Your task =
Give the data again exactly as it appears, excluding any pictures.

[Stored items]
........

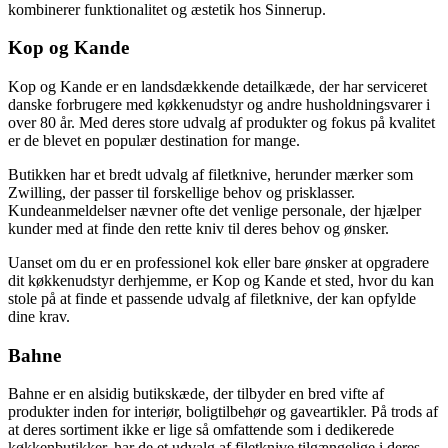
kombinerer funktionalitet og æstetik hos Sinnerup.
Kop og Kande
Kop og Kande er en landsdækkende detailkæde, der har serviceret
danske forbrugere med køkkenudstyr og andre husholdningsvarer i
over 80 år. Med deres store udvalg af produkter og fokus på kvalitet
er de blevet en populær destination for mange.
Butikken har et bredt udvalg af filetknive, herunder mærker som
Zwilling, der passer til forskellige behov og prisklasser.
Kundeanmeldelser nævner ofte det venlige personale, der hjælper
kunder med at finde den rette kniv til deres behov og ønsker.
Uanset om du er en professionel kok eller bare ønsker at opgradere
dit køkkenudstyr derhjemme, er Kop og Kande et sted, hvor du kan
stole på at finde et passende udvalg af filetknive, der kan opfylde
dine krav.
Bahne
Bahne er en alsidig butikskæde, der tilbyder en bred vifte af
produkter inden for interiør, boligtilbehør og gaveartikler. På trods af
at deres sortiment ikke er lige så omfattende som i dedikerede
køkkenbutikker, har de et udvalg af filetknive tilgængelige i deres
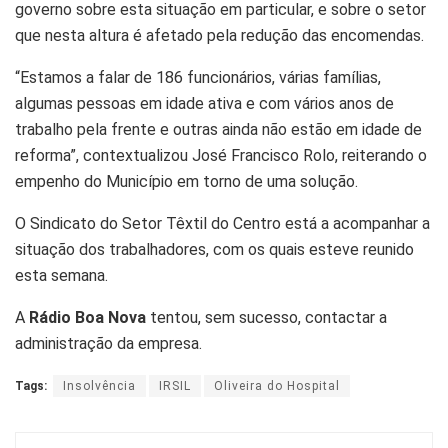
governo sobre esta situação em particular, e sobre o setor
que nesta altura é afetado pela redução das encomendas.
“Estamos a falar de 186 funcionários, várias famílias,
algumas pessoas em idade ativa e com vários anos de
trabalho pela frente e outras ainda não estão em idade de
reforma”, contextualizou José Francisco Rolo, reiterando o
empenho do Município em torno de uma solução.
O Sindicato do Setor Têxtil do Centro está a acompanhar a
situação dos trabalhadores, com os quais esteve reunido
esta semana.
A
Rádio Boa Nova
tentou, sem sucesso, contactar a
administração da empresa.
Tags:
Insolvência
IRSIL
Oliveira do Hospital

........

The completed task =
kombinerer funktionalitet og æstetik hos Sinnerup.
Kop og Kande
Kop og Kande er en landsdækkende detailkæde, der har serviceret
danske forbrugere med køkkenudstyr og andre husholdningsvarer i
over 80 år. Med deres store udvalg af produkter og fokus på kvalitet
er de blevet en populær destination for mange.
Butikken har et bredt udvalg af filetknive, herunder mærker som
Zwilling, der passer til forskellige behov og prisklasser.
Kundeanmeldelser nævner ofte det venlige personale, der hjælper
kunder med at finde den rette kniv til deres behov og ønsker.
Uanset om du er en professionel kok eller bare ønsker at opgradere
dit køkkenudstyr derhjemme, er Kop og Kande et sted, hvor du kan
stole på at finde et passende udvalg af filetknive, der kan opfylde
dine krav.
Bahne
Bahne er en alsidig butikskæde, der tilbyder en bred vifte af
produkter inden for interiør, boligtilbehør og gaveartikler. På trods af
at deres sortiment ikke er lige så omfattende som i dedikerede
køkkenbutikker, har de et udvalg af filetknive tilgængelige i deres
governo sobre esta situação em particular, e sobre o setor
que nesta altura é afetado pela redução das encomendas.
“Estamos a falar de 186 funcionários, várias famílias,
algumas pessoas em idade ativa e com vários anos de
trabalho pela frente e outras ainda não estão em idade de
reforma”, contextualizou José Francisco Rolo, reiterando o
empenho do Município em torno de uma solução.
O Sindicato do Setor Têxtil do Centro está a acompanhar a
situação dos trabalhadores, com os quais esteve reunido
esta semana.
A
Rádio Boa Nova
tentou, sem sucesso, contactar a
administração da empresa.
Tags:
Insolvência
IRSIL
Oliveira do Hospital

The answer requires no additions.